Work instructions: Drop all images. Then write out each line below exactly as given.

Task data:
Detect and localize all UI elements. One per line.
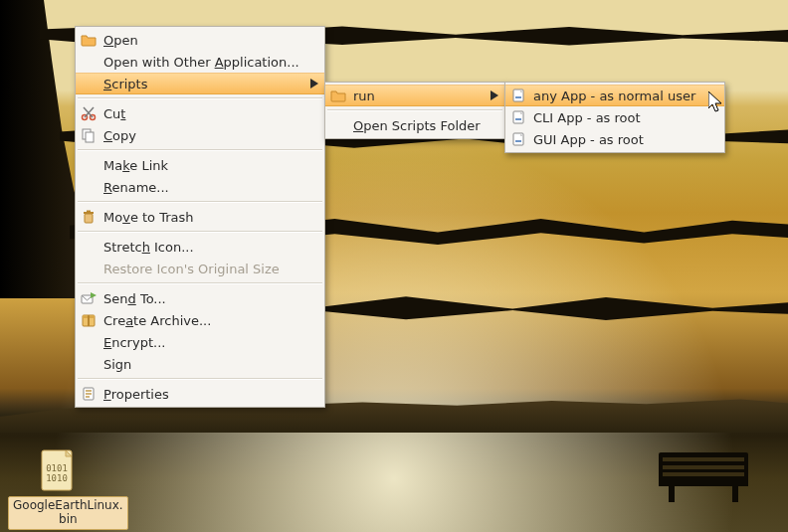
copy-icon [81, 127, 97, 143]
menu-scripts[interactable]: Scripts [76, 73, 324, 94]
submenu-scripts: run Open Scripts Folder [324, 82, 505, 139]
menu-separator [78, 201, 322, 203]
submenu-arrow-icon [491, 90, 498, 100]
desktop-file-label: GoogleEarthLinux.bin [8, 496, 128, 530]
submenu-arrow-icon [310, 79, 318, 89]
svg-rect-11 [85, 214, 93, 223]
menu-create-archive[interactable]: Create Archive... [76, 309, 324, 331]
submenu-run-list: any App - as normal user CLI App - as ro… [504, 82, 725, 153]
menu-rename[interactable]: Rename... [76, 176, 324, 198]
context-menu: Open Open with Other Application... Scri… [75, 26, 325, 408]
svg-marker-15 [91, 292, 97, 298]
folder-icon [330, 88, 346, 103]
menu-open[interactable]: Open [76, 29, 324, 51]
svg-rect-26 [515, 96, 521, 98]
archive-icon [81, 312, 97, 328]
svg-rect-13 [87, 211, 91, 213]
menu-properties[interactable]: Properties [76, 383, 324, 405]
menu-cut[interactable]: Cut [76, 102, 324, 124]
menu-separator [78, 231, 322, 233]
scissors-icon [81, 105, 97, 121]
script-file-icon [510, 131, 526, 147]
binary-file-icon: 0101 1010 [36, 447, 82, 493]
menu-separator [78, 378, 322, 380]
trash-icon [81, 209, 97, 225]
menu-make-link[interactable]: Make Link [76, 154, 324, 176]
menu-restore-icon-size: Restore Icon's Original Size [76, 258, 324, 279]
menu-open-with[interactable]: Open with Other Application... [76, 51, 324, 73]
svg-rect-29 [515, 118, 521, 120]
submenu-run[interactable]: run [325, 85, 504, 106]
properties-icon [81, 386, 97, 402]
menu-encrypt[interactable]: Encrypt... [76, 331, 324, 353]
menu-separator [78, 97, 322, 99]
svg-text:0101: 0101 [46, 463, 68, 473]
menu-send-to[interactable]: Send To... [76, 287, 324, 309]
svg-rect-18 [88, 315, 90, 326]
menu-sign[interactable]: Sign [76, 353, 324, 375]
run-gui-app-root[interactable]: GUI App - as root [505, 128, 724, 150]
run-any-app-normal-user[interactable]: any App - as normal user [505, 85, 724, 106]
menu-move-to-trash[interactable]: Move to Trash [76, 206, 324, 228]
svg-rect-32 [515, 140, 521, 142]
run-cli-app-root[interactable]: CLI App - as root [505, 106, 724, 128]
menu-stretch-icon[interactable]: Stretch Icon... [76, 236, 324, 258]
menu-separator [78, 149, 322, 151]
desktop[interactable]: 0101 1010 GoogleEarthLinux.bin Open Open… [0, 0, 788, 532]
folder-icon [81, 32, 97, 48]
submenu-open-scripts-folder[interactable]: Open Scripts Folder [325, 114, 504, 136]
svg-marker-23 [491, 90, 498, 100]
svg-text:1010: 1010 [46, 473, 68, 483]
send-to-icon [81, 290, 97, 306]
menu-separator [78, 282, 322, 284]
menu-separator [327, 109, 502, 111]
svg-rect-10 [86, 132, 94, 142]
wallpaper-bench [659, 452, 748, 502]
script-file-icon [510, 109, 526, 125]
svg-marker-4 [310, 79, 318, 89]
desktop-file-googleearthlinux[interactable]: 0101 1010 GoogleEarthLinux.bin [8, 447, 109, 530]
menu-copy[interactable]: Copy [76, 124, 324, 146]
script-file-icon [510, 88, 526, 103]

Exercise solution:
Detect and localize all UI elements. One per line.
copy-icon [81, 127, 97, 143]
menu-scripts[interactable]: Scripts [76, 73, 324, 94]
submenu-scripts: run Open Scripts Folder [324, 82, 505, 139]
menu-separator [78, 201, 322, 203]
submenu-arrow-icon [491, 90, 498, 100]
desktop-file-label: GoogleEarthLinux.bin [8, 496, 128, 530]
submenu-arrow-icon [310, 79, 318, 89]
svg-rect-11 [85, 214, 93, 223]
menu-create-archive[interactable]: Create Archive... [76, 309, 324, 331]
submenu-run-list: any App - as normal user CLI App - as ro… [504, 82, 725, 153]
menu-rename[interactable]: Rename... [76, 176, 324, 198]
context-menu: Open Open with Other Application... Scri… [75, 26, 325, 408]
svg-marker-15 [91, 292, 97, 298]
folder-icon [330, 88, 346, 103]
menu-open[interactable]: Open [76, 29, 324, 51]
svg-rect-26 [515, 96, 521, 98]
archive-icon [81, 312, 97, 328]
svg-rect-13 [87, 211, 91, 213]
menu-properties[interactable]: Properties [76, 383, 324, 405]
menu-cut[interactable]: Cut [76, 102, 324, 124]
menu-separator [78, 231, 322, 233]
scissors-icon [81, 105, 97, 121]
script-file-icon [510, 131, 526, 147]
binary-file-icon: 0101 1010 [36, 447, 82, 493]
menu-separator [78, 378, 322, 380]
trash-icon [81, 209, 97, 225]
menu-make-link[interactable]: Make Link [76, 154, 324, 176]
menu-restore-icon-size: Restore Icon's Original Size [76, 258, 324, 279]
menu-open-with[interactable]: Open with Other Application... [76, 51, 324, 73]
svg-rect-29 [515, 118, 521, 120]
submenu-run[interactable]: run [325, 85, 504, 106]
properties-icon [81, 386, 97, 402]
menu-encrypt[interactable]: Encrypt... [76, 331, 324, 353]
menu-separator [78, 97, 322, 99]
svg-text:0101: 0101 [46, 463, 68, 473]
menu-send-to[interactable]: Send To... [76, 287, 324, 309]
svg-rect-18 [88, 315, 90, 326]
menu-sign[interactable]: Sign [76, 353, 324, 375]
run-gui-app-root[interactable]: GUI App - as root [505, 128, 724, 150]
run-any-app-normal-user[interactable]: any App - as normal user [505, 85, 724, 106]
menu-move-to-trash[interactable]: Move to Trash [76, 206, 324, 228]
svg-rect-32 [515, 140, 521, 142]
run-cli-app-root[interactable]: CLI App - as root [505, 106, 724, 128]
menu-stretch-icon[interactable]: Stretch Icon... [76, 236, 324, 258]
menu-separator [78, 149, 322, 151]
desktop[interactable]: 0101 1010 GoogleEarthLinux.bin Open Open… [0, 0, 788, 532]
folder-icon [81, 32, 97, 48]
submenu-open-scripts-folder[interactable]: Open Scripts Folder [325, 114, 504, 136]
svg-marker-23 [491, 90, 498, 100]
svg-text:1010: 1010 [46, 473, 68, 483]
send-to-icon [81, 290, 97, 306]
menu-separator [78, 282, 322, 284]
menu-separator [327, 109, 502, 111]
svg-rect-10 [86, 132, 94, 142]
wallpaper-bench [659, 452, 748, 502]
script-file-icon [510, 109, 526, 125]
svg-marker-4 [310, 79, 318, 89]
desktop-file-googleearthlinux[interactable]: 0101 1010 GoogleEarthLinux.bin [8, 447, 109, 530]
menu-copy[interactable]: Copy [76, 124, 324, 146]
script-file-icon [510, 88, 526, 103]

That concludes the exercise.